_WHAT TO PRODUCE_
Report only the number of lines in the following entries where the word "свердел" occurs.

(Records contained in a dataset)
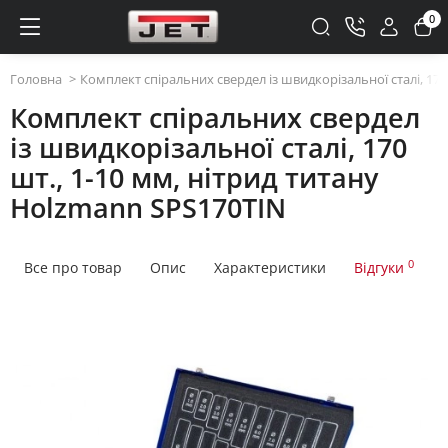
0
Головна
Комплект спіральних свердел із швидкорізальної сталі, 170
Комплект спіральних свердел
із швидкорізальної сталі, 170
шт., 1-10 мм, нітрид титану
Holzmann SPS170TIN
0
Все про товар
Опис
Характеристики
Відгуки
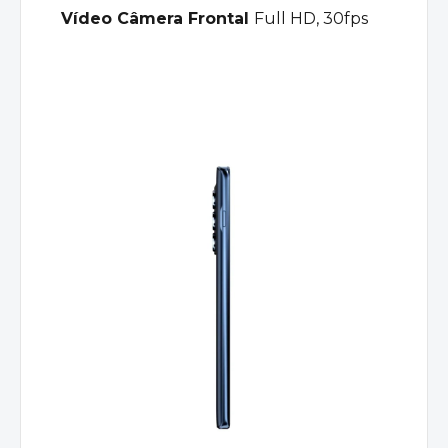
Vídeo Câmera Frontal
Full HD, 30fps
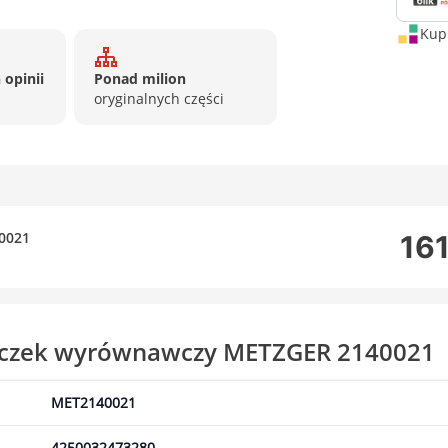
Kup 
 opinii
Ponad milion
oryginalnych części
0021
161
niczek wyrównawczy METZGER 2140021
MET2140021
4250032473280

_ANSWER_
2